Comment Re:The dollars is volatile, not gold (Score 1) 631

The Swiss Franc is a difficult example, because it is used as a "safe haven" investment in exactly the same way as gold is. It is badly effected by speculation, and in a way that almost exactly mirrors the speculation patterns gold experiences. Considering that the Swiss Franc itself had a distinctive pattern of value changes (the value in comparison with other currencies shoots up at the first sign of world troubles, and collapses again as soon as the troubles are over), it is difficult to use it as an argument AGAINST exactly the same volatility patterns in gold.

For most people, value can be measured at it's basic level in absolute terms. I.e., how much is their labour worth (their pay), how much are their savings worth, and how much "stuff" (groceries, utilities, luxuries) can they buy with their money. By this measure, the USD, EUR and GBP are far more stable than gold. That is, Compare the value of a loaf of bread, a car, or someone's pay in any two years and the change in currency terms is far more predictable (a steady march of 1-5% price inflation, mostly) than in gold (which yoyos). You can argue if you like that gold and other safe haven investments are the only things in the world with stable value, and EVERYTHING ELSE (including every thing in the world with any day to day use) is volatile in a uniform way. Or you can argue that the value of everything else is relatively stable, and it is gold that is volatile.
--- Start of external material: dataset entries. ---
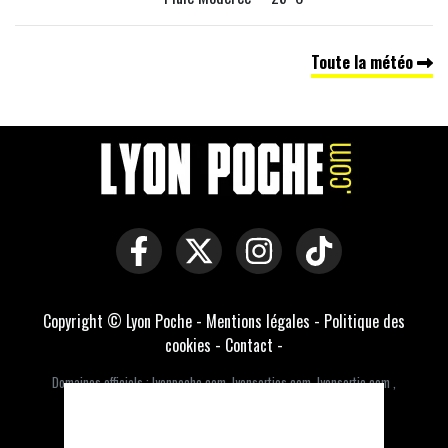
Toute la météo
Copyright © Lyon Poche -
Mentions légales
-
Politique des
cookies
-
Contact
-
Domaines officiels :
lyonpoche.com
,
lyonsorties.com
,
lyonsortie.com
,
lyonsorties.fr
,
lyonsortie.fr
Développé par Everlats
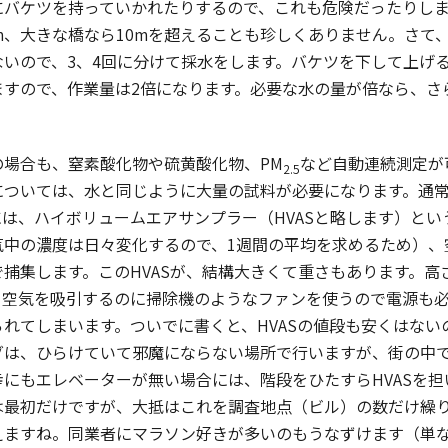
にバケツを持っていかれたりするので、これも危険だったりし
m、大きな橋なら10mを超えることも珍しくありません。さて
ないので、3、4回に分けて採水をします。バケツを下して上げ
ますので、作業量は2倍になります。必要な水の量が倍なら、さ
場合も、窒素酸化物や硫黄酸化物、PM
など自動連続測定が
2.5
ついては、水と同じように大量の試料が必要になります。通常、1
は、ハイボリュームエアサンプラー（HVASと略します）という
気中の濃度は日々変化するので、1週間の平均を求めるため）、
捕集します。このHVASが、結構大きくて重さもあります。高さ約1
。空気を吸引するのに掃除機のようなファンを使うので電源も
れてしまいます。ついでに書くと、HVASの値段も安くはな
グは、ひらけていて邪魔にならない場所で行いますが、街の中
にもエレベーターが無い場合には、階段をひたすらHVASを担
は最初だけですが、大抵はこれを調査地点（ビル）の数だけ繰
えますね。同業者にマラソン好きが多いのもうなずけます（単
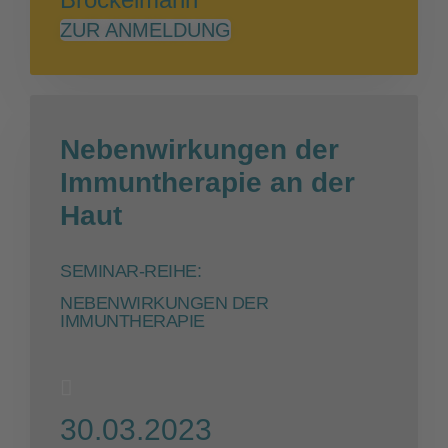
ZUR ANMELDUNG
Nebenwirkungen der
Immuntherapie an der
Haut
SEMINAR-REIHE:
NEBENWIRKUNGEN DER
IMMUNTHERAPIE
30.03.2023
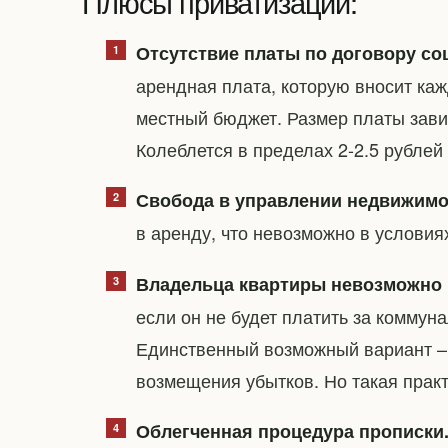
Плюсы приватизации:
Отсутствие платы по договору со
арендная плата, которую вносит ка
местный бюджет. Размер платы зави
Колеблется в пределах 2-2.5 рублей
Свобода в управлении недвижимо
в аренду, что невозможно в условия
Владельца квартиры невозможно 
если он не будет платить за коммун
Единственный возможный вариант –
возмещения убытков. Но такая практ
Облегченная процедура прописки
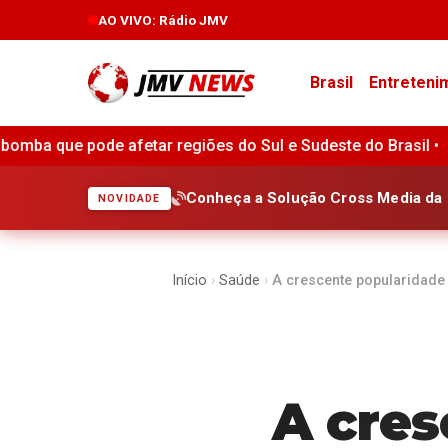
AO VIVO
: Rádio JMV
Brasil
Entreteni
ões do Sul e Sudeste do Brasil •
Alerta para ciclone bomba
Conheça a Solução Cross Media da 
NOVIDADE
Início
›
Saúde
›
A crescente popularidade
A cres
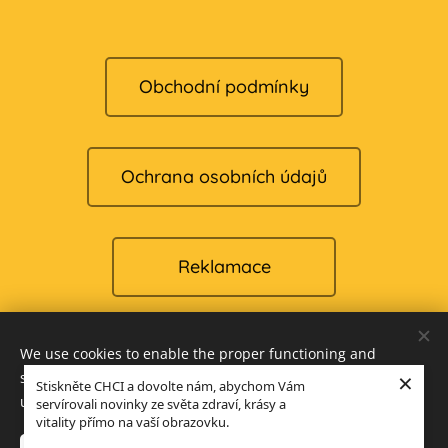
Obchodní podmínky
Ochrana osobních údajů
Reklamace
We use cookies to enable the proper functioning and
Cookies
×
security of our website, and to offer you the best possible
Stiskněte CHCI a dovolte nám, abychom Vám
user experience.
servírovali novinky ze světa zdraví, krásy a
Languages
vitality přímo na vaší obrazovku.
Čeština
English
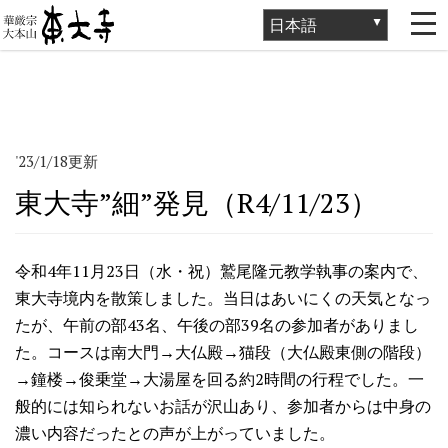
ホーム
>
大仏奉賛会の活動
>
東大寺”細”発見（R4/11/23）
'23/1/18更新
東大寺”細”発見（R4/11/23）
令和4年11月23日（水・祝）鷲尾隆元教学執事の案内で、
東大寺境内を散策しました。当日はあいにくの天気となっ
たが、午前の部43名、午後の部39名の参加者がありまし
た。コースは南大門→大仏殿→猫段（大仏殿東側の階段）
→鐘楼→俊乗堂→大湯屋を回る約2時間の行程でした。一
般的には知られないお話が沢山あり、参加者からは中身の
濃い内容だったとの声が上がっていました。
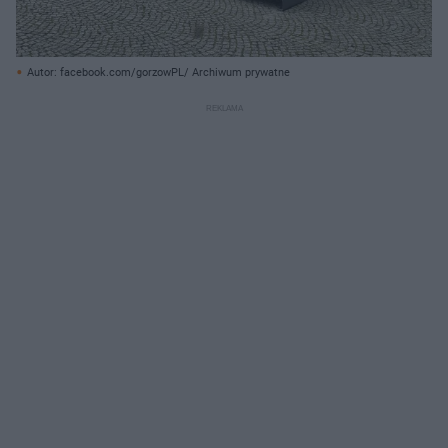
Autor: facebook.com/gorzowPL/ Archiwum prywatne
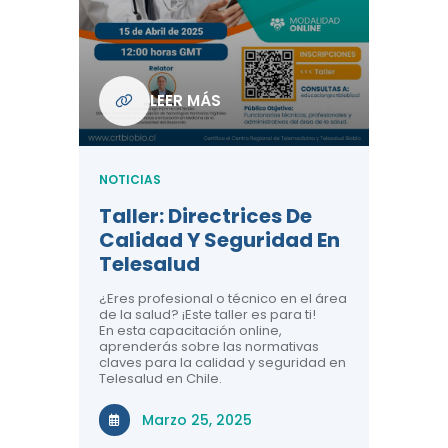
Com
De L
Regi
NOTICIA
LEER MÁS
ndo La
Centr
ión:
Telem
 De
Teles
NOTICIAS
Entre
Taller: Directrices De
Años 
dicina y
Calidad Y Seguridad En
Salud
a el
Telesalud
ndo la
Comun
 de los
¿Eres profesional o técnico en el área
entales de
El proyec
de la salud? ¡Este taller es para ti!
Gobierno
En esta capacitación online,
través de
aprenderás sobre las normativas
periodo
claves para la calidad y seguridad en
Telesalud en Chile.
Di
Marzo 25, 2025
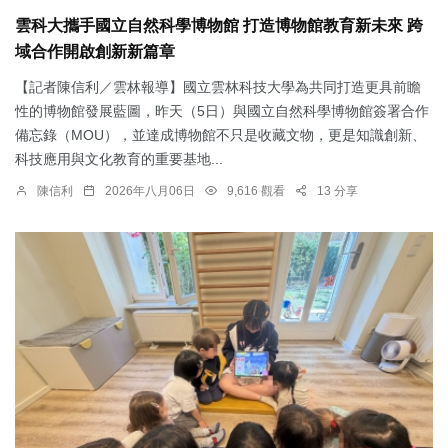
雲科大攜手國立自然科學博物館 打造博物館教育新未來 跨
域合作開啟創新新篇章
【記者陳信利／雲林報導】國立雲林科技大學為共同打造更具前瞻
性的博物館發展藍圖，昨天（5日）與國立自然科學博物館簽署合作
備忘錄（MOU），並達成博物館不只是收藏文物，更是知識創新、
科技應用與文化教育的重要基地...
陳信利
2026年八月06日
9,616 觀看
13 分享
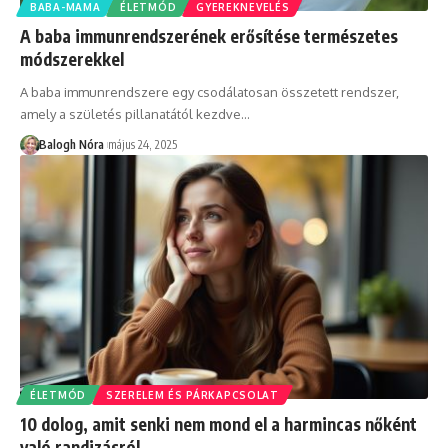
BABA-MAMA
ÉLETMÓD
GYEREKNEVELÉS
A baba immunrendszerének erősítése természetes
módszerekkel
A baba immunrendszere egy csodálatosan összetett rendszer,
amely a születés pillanatától kezdve
…
Balogh Nóra
május 24, 2025
ÉLETMÓD
SZERELEM ÉS PÁRKAPCSOLAT
10 dolog, amit senki nem mond el a harmincas nőként
való randizásról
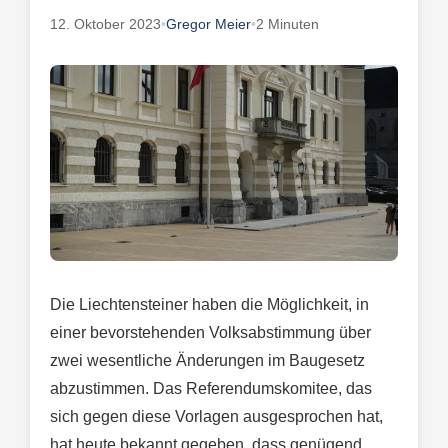
12. Oktober 2023
•
Gregor Meier
•
2 Minuten
Die Liechtensteiner haben die Möglichkeit, in
einer bevorstehenden Volksabstimmung über
zwei wesentliche Änderungen im Baugesetz
abzustimmen. Das Referendumskomitee, das
sich gegen diese Vorlagen ausgesprochen hat,
hat heute bekannt gegeben, dass genügend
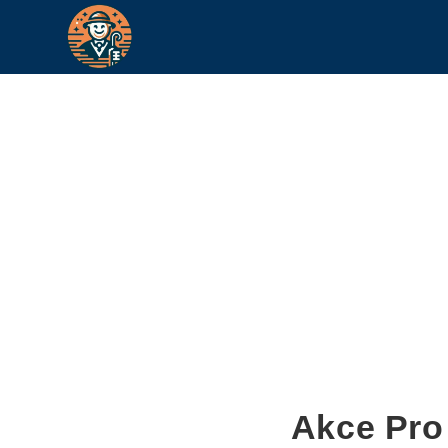
Akce Pro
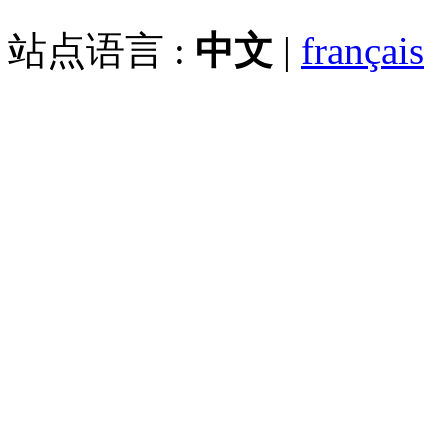
站点语言 :
中文
|
français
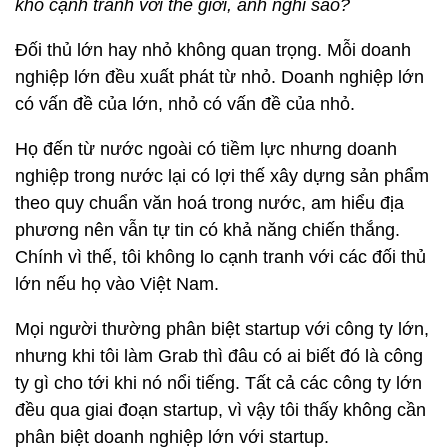
khó cạnh tranh với thế giới, anh nghĩ sao?
Đối thủ lớn hay nhỏ không quan trọng. Mỗi doanh
nghiệp lớn đều xuất phát từ nhỏ. Doanh nghiệp lớn
có vấn đề của lớn, nhỏ có vấn đề của nhỏ.
Họ đến từ nước ngoài có tiềm lực nhưng doanh
nghiệp trong nước lại có lợi thế xây dựng sản phẩm
theo quy chuẩn văn hoá trong nước, am hiểu địa
phương nên vẫn tự tin có khả năng chiến thắng.
Chính vì thế, tôi không lo cạnh tranh với các đối thủ
lớn nếu họ vào Việt Nam.
Mọi người thường phân biệt startup với công ty lớn,
nhưng khi tôi làm Grab thì đâu có ai biết đó là công
ty gì cho tới khi nó nổi tiếng. Tất cả các công ty lớn
đều qua giai đoạn startup, vì vậy tôi thấy không cần
phân biệt doanh nghiệp lớn với startup.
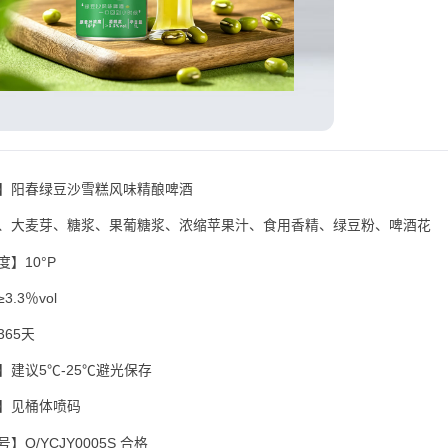
】阳春绿豆沙雪糕风味精酿啤酒
、大麦芽、糖浆、果葡糖浆、浓缩苹果汁、食用香精、绿豆粉、啤酒花
】10°P
.3％vol
365天
】建议5℃-25℃避光保存
】见桶体喷码
】Q/YCJY0005S 合格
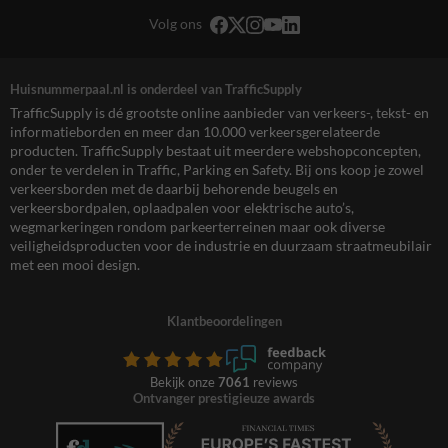
Volg ons
Huisnummerpaal.nl is onderdeel van TrafficSupply
TrafficSupply is dé grootste online aanbieder van verkeers-, tekst- en
informatieborden en meer dan 10.000 verkeersgerelateerde
producten. TrafficSupply bestaat uit meerdere webshopconcepten,
onder te verdelen in Traffic, Parking en Safety. Bij ons koop je zowel
verkeersborden met de daarbij behorende beugels en
verkeersbordpalen, oplaadpalen voor elektrische auto’s,
wegmarkeringen rondom parkeerterreinen maar ook diverse
veiligheidsproducten voor de industrie en duurzaam straatmeubilair
met een mooi design.
Klantbeoordelingen
Bekijk onze
7061
reviews
Ontvanger prestigieuze awards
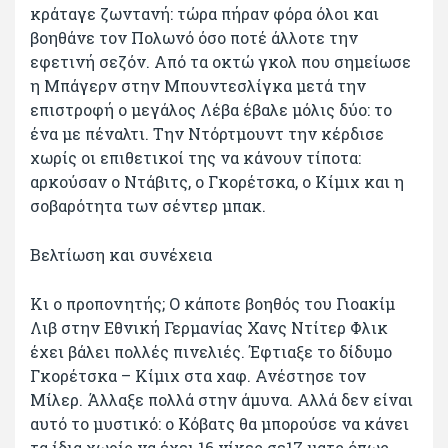
κράταγε ζωντανή: τώρα πήραν φόρα όλοι και
βοηθάνε τον Πολωνό όσο ποτέ άλλοτε την
εφετινή σεζόν. Από τα οκτώ γκολ που σημείωσε
η Μπάγερν στην Μπουντεσλίγκα μετά την
επιστροφή ο μεγάλος Λέβα έβαλε μόλις δύο: το
ένα με πέναλτι. Την Ντόρτμουντ την κέρδισε
χωρίς οι επιθετικοί της να κάνουν τίποτα:
αρκούσαν ο Ντάβιτς, ο Γκορέτσκα, ο Κίμιχ και η
σοβαρότητα των σέντερ μπακ.
Βελτίωση και συνέχεια
Κι ο προπονητής; Ο κάποτε βοηθός του Γιοακίμ
Λιβ στην Εθνική Γερμανίας Χανς Ντίτερ Φλικ
έχει βάλει πολλές πινελιές. Έφτιαξε το δίδυμο
Γκορέτσκα – Κίμιχ στα χαφ. Ανέστησε τον
Μίλερ. Άλλαξε πολλά στην άμυνα. Αλλά δεν είναι
αυτό το μυστικό: ο Κόβατς θα μπορούσε να κάνει
τα ίδια χωρίς να έχει 16 νίκες σε17 ματς όπως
Frankly it doesn't actually make a difference- it's a point of philosophy which way you look at it, not economics. But for most people, the important measure of "stable value" is in knowing in a predicable way how much stuff can be exchanged for their labour and savings at any given point. Gold does not pass that test.

(And nor does BTC).

Comment Re:i trust nothing (Score 1) 631

If your premise were true (that the volatility in the dollar price of gold is down to the volatility of the dollar, not the gold), there would be two easy ways to tell:

1) Gold can be bought using any currency in the world. There are hundreds of currencies other than the USD. If it was the value of the dollar that was changing, and not the gold, you'd expect to see the gold-to-other-currency prices change entirely differently. The price of gold in one currency might have gone down when the USD price went up, while others might have been very stable, and others could have gone up notably more than the USD. Even though the recent financial crisis has been pretty global, not all countries were affected equally, and past crises have been far more focused- the evidence for "the dollar is volatile, not gold" should be evident in the long term figures.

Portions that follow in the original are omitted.